108 in Crisis: Complacency and Compromise Undermine Emergency Services' Potential
The 108 service has been regarded as a successful public private partnership project for handling medical, police, and fire emergencies. However, the service is marred with irregularities and frequent disruptions. This article reflects on the current realities surrounding the service by revisiting key theoretical concepts and principles. Moving forward, the effective organisation and delivery of emergency ambulance services would require inbuilt accountability and transparency mechanisms.

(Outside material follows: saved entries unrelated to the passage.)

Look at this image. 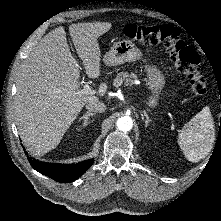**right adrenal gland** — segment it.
<instances>
[{"label":"right adrenal gland","instance_id":"2a0ac1e0","mask_svg":"<svg viewBox=\"0 0 221 221\" xmlns=\"http://www.w3.org/2000/svg\"><path fill=\"white\" fill-rule=\"evenodd\" d=\"M93 115H95V113H92V112H86L82 117H80L79 120H78L79 122H80L81 120H84V122H83V124H82L81 127H84L85 125H87L90 116H93Z\"/></svg>","mask_w":221,"mask_h":221}]
</instances>
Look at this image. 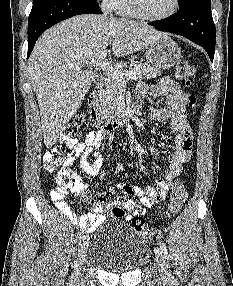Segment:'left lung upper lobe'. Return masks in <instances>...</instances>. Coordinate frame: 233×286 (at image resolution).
<instances>
[{"instance_id":"1","label":"left lung upper lobe","mask_w":233,"mask_h":286,"mask_svg":"<svg viewBox=\"0 0 233 286\" xmlns=\"http://www.w3.org/2000/svg\"><path fill=\"white\" fill-rule=\"evenodd\" d=\"M191 1H193V0H178V2H179V11L184 10L189 5V3Z\"/></svg>"}]
</instances>
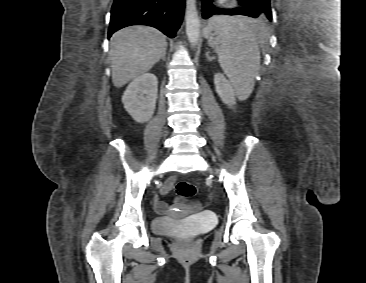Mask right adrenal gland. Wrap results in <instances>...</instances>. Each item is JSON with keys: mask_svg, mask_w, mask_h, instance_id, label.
<instances>
[{"mask_svg": "<svg viewBox=\"0 0 366 283\" xmlns=\"http://www.w3.org/2000/svg\"><path fill=\"white\" fill-rule=\"evenodd\" d=\"M166 52H164L163 54H162V56H161V59L163 60V61H166Z\"/></svg>", "mask_w": 366, "mask_h": 283, "instance_id": "obj_1", "label": "right adrenal gland"}]
</instances>
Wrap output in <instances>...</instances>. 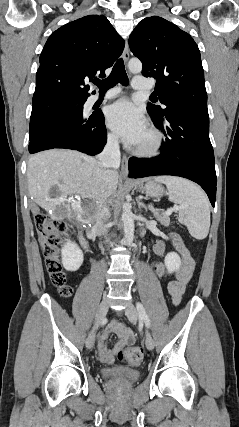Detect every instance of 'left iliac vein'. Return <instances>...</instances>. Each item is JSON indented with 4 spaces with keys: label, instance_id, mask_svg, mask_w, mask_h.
<instances>
[{
    "label": "left iliac vein",
    "instance_id": "left-iliac-vein-1",
    "mask_svg": "<svg viewBox=\"0 0 239 427\" xmlns=\"http://www.w3.org/2000/svg\"><path fill=\"white\" fill-rule=\"evenodd\" d=\"M125 314L131 323H135L138 319V312L132 303H129L125 308ZM145 344L148 350H152L154 348V340L149 332L146 334Z\"/></svg>",
    "mask_w": 239,
    "mask_h": 427
}]
</instances>
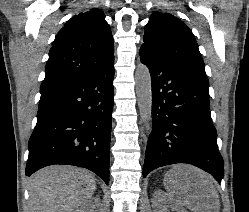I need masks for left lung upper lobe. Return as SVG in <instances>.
Masks as SVG:
<instances>
[{"label": "left lung upper lobe", "instance_id": "left-lung-upper-lobe-1", "mask_svg": "<svg viewBox=\"0 0 249 212\" xmlns=\"http://www.w3.org/2000/svg\"><path fill=\"white\" fill-rule=\"evenodd\" d=\"M143 41L140 55L164 59L206 75L194 35L177 17L155 12L145 26Z\"/></svg>", "mask_w": 249, "mask_h": 212}]
</instances>
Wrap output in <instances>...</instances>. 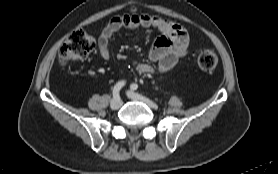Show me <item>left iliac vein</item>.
Here are the masks:
<instances>
[{
    "label": "left iliac vein",
    "mask_w": 278,
    "mask_h": 174,
    "mask_svg": "<svg viewBox=\"0 0 278 174\" xmlns=\"http://www.w3.org/2000/svg\"><path fill=\"white\" fill-rule=\"evenodd\" d=\"M127 96L132 100L141 101V102L145 103L146 105H148L149 107L154 108L156 106V104L152 100H150L138 93H134L133 91H127Z\"/></svg>",
    "instance_id": "1"
}]
</instances>
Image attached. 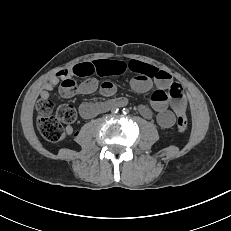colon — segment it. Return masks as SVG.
<instances>
[{"label":"colon","instance_id":"1","mask_svg":"<svg viewBox=\"0 0 231 231\" xmlns=\"http://www.w3.org/2000/svg\"><path fill=\"white\" fill-rule=\"evenodd\" d=\"M77 89V83L73 76L63 79L61 93L71 96ZM37 128L43 138L52 143L62 142L66 138L63 124H71L76 119V110L72 105H60L54 111V105L49 99L41 100L37 104ZM176 128L178 132H184L187 128V117L181 113L177 119Z\"/></svg>","mask_w":231,"mask_h":231}]
</instances>
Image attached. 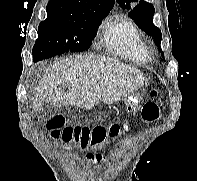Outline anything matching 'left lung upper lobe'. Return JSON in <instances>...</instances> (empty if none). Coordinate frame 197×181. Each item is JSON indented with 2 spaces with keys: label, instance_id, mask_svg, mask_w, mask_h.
I'll list each match as a JSON object with an SVG mask.
<instances>
[{
  "label": "left lung upper lobe",
  "instance_id": "obj_1",
  "mask_svg": "<svg viewBox=\"0 0 197 181\" xmlns=\"http://www.w3.org/2000/svg\"><path fill=\"white\" fill-rule=\"evenodd\" d=\"M119 6L124 10H129L128 16L148 35L154 37L155 43L159 49L162 39L161 30L153 24L155 8L152 4L141 0L135 7L131 3L138 0H116Z\"/></svg>",
  "mask_w": 197,
  "mask_h": 181
}]
</instances>
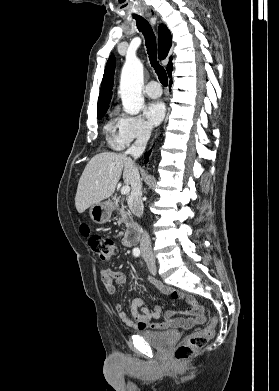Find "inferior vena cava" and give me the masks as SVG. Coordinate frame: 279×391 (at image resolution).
Returning <instances> with one entry per match:
<instances>
[{
  "mask_svg": "<svg viewBox=\"0 0 279 391\" xmlns=\"http://www.w3.org/2000/svg\"><path fill=\"white\" fill-rule=\"evenodd\" d=\"M151 135V128L146 126L139 133L134 144L125 152V155H131L133 158H138L145 151L146 144ZM131 194L128 199V204L131 212L137 216L142 217L144 207L142 202V182L139 171L135 164L132 166L131 176ZM140 250L143 255H152V248L149 235L146 231L141 234Z\"/></svg>",
  "mask_w": 279,
  "mask_h": 391,
  "instance_id": "1",
  "label": "inferior vena cava"
}]
</instances>
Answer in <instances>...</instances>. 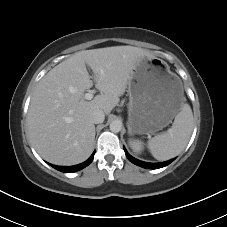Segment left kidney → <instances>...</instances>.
Returning a JSON list of instances; mask_svg holds the SVG:
<instances>
[{"label":"left kidney","instance_id":"5707ae66","mask_svg":"<svg viewBox=\"0 0 227 227\" xmlns=\"http://www.w3.org/2000/svg\"><path fill=\"white\" fill-rule=\"evenodd\" d=\"M130 148L132 149V151L136 154H140L141 151L143 150V145L142 142L139 140H129L128 142Z\"/></svg>","mask_w":227,"mask_h":227}]
</instances>
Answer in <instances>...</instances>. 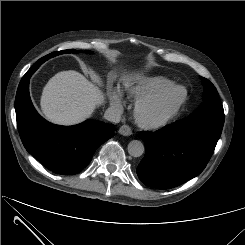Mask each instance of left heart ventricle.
<instances>
[{
  "label": "left heart ventricle",
  "instance_id": "b2bd125f",
  "mask_svg": "<svg viewBox=\"0 0 245 245\" xmlns=\"http://www.w3.org/2000/svg\"><path fill=\"white\" fill-rule=\"evenodd\" d=\"M172 98L168 99L165 103L153 108L150 112L149 115L150 117H158L161 114H163L168 108H170L171 104H172Z\"/></svg>",
  "mask_w": 245,
  "mask_h": 245
}]
</instances>
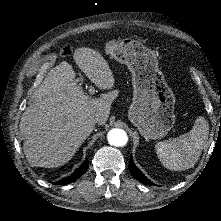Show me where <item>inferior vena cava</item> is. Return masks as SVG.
Segmentation results:
<instances>
[{
  "label": "inferior vena cava",
  "instance_id": "inferior-vena-cava-1",
  "mask_svg": "<svg viewBox=\"0 0 221 221\" xmlns=\"http://www.w3.org/2000/svg\"><path fill=\"white\" fill-rule=\"evenodd\" d=\"M99 119H100V116H99V114H96V113L90 114L89 117H88L89 123H90L91 125H93V126H94L96 123H98Z\"/></svg>",
  "mask_w": 221,
  "mask_h": 221
}]
</instances>
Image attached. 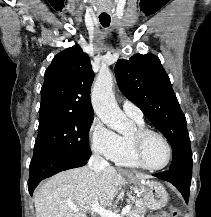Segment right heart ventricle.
I'll use <instances>...</instances> for the list:
<instances>
[{"instance_id":"obj_1","label":"right heart ventricle","mask_w":211,"mask_h":217,"mask_svg":"<svg viewBox=\"0 0 211 217\" xmlns=\"http://www.w3.org/2000/svg\"><path fill=\"white\" fill-rule=\"evenodd\" d=\"M133 121L137 124L138 129H144L146 128L144 120H138L132 118ZM113 161L123 167H131V168H138L140 165L136 161L133 151H132V145H131V136L124 135L120 136V146L119 150L116 153L115 157L113 158Z\"/></svg>"}]
</instances>
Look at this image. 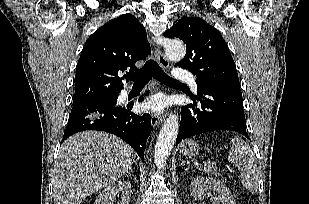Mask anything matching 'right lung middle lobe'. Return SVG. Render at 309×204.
<instances>
[{"mask_svg": "<svg viewBox=\"0 0 309 204\" xmlns=\"http://www.w3.org/2000/svg\"><path fill=\"white\" fill-rule=\"evenodd\" d=\"M117 95H118V94L105 96V97H102V98H99V99H96V100H93V101H90V102H95V101H109V100L114 99ZM87 103H88V102H87Z\"/></svg>", "mask_w": 309, "mask_h": 204, "instance_id": "dd1d6c3e", "label": "right lung middle lobe"}]
</instances>
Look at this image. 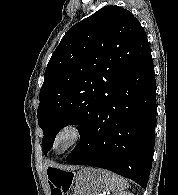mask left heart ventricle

The 108 service started in 2005 as a non-profit joint initiative between the Government of Andhra Pradesh and the GVK-Emergency Management and Research Institute (EMRI). The service model combines public funding with technological support and management capabilities from private entities, to achieve public health goals of safe transportation (Chakraborty et al 2009, Sundararaman et al 2012). Hailed as an example of successful public health innovation at low cost, this emergency medical service (EMS) was built in India at 50 cents per person treated, as compared to $100 in the United States (US) (Prahalad and Mashelkar 2010).
The unmet need for EMS still remains high in India. Every year, around 33% road accidents and 99% of cardiac arrests victims do not survive in India as compared to 2% and 70% respectively in the US (Kotturu 2018). The differences in survival rate are attributed to access to quality treatment during the “golden hour” (one hour or less, following traumatic injury). Currently, the 108 service operates in a total of 31 states and union territories with 8061 ambulances supported by the National Health Mission (NHM). According to estimates in 2009, India requires 10,000 ambulances to cover its population with an estimated annual cost of around Rs 1700 crores (Chakraborty et al 2009).
Perhaps, the most impressive contribution of the 108 service is that it has led to a conducive legal and policy environment for the growth of EMS in India. The ecosystem for EMS has evolved over the years with the establishment of an integrated network of trauma centres along national highways, National Numbering Plan with three-digit and four-digit short code helplines, National Disaster Management Authority (2005) towards medical preparedness for mass casualty and disaster, National Ambulance Service (NAS) guidelines (2013) to ensure uniform design and nomenclature for road ambulances, and Guidelines to Protect Good Samaritans against harassment by police, hospitals, and other authorities (Das and Desai 2017).
Current Realities
A number of irregularities and issues have surfaced around the organisation and delivery of the 108 service in recent years.
The first issue is that of sub-optimal response time and calls not being attended. The standard norm for reaching every urban call is within 20 minutes, every rural call within 40 minutes, and to shift the patient to the nearest hospital within 20 minutes after reaching him/her. However, non-adherence to stipulated response time in delivery of the 108 service has been observed across several states. The mean time was between 41 to 47 minutes, as per the Comptroller Auditor General (CAG) report from Madhya Pradesh (GoMP 2017). This response time was based on reported data by the private provider. Further, the CAG report from Odisha observed that “during 2013-14 out of the total call received, ambulances were dispatched in 5.43% of calls.” Further, audit report noted that “no details regarding calls not attended were recorded in the database” (GoO 2015, 165).
The second issue is that of frequent unrest among contracted employees. The emergency ambulance service comes under the Essential Services Maintenance Act, 1980. Yet, the contracted drivers and paramedical staff of 108 services have resorted to protests and strikes against the private company. Violation of contractual labour norms, denial of benefits and pay as mentioned in the contract have led to conflicts between the employees and the contracting company across various states (Times of India 2012; Kannadiga World 2013; Outlook India 2014; Down to Earth 2014; New Indian Express 2017). It is worth noting that overworked contracted employees without adequate rest may increase the risk of medical errors and consequent loss of clinical quality of EMS.
The third issue relates to the non-fulfilment of conditions of memorandum of understanding (MoU). Conditions like maintenance of equipment and vehicles, geographic information system (GIS) tracking, skill upgradation, networking with government hospitals, and generating awareness among the public about 108 services were not fulfilled as per the timeline prescribed (Yasmeen 2017a).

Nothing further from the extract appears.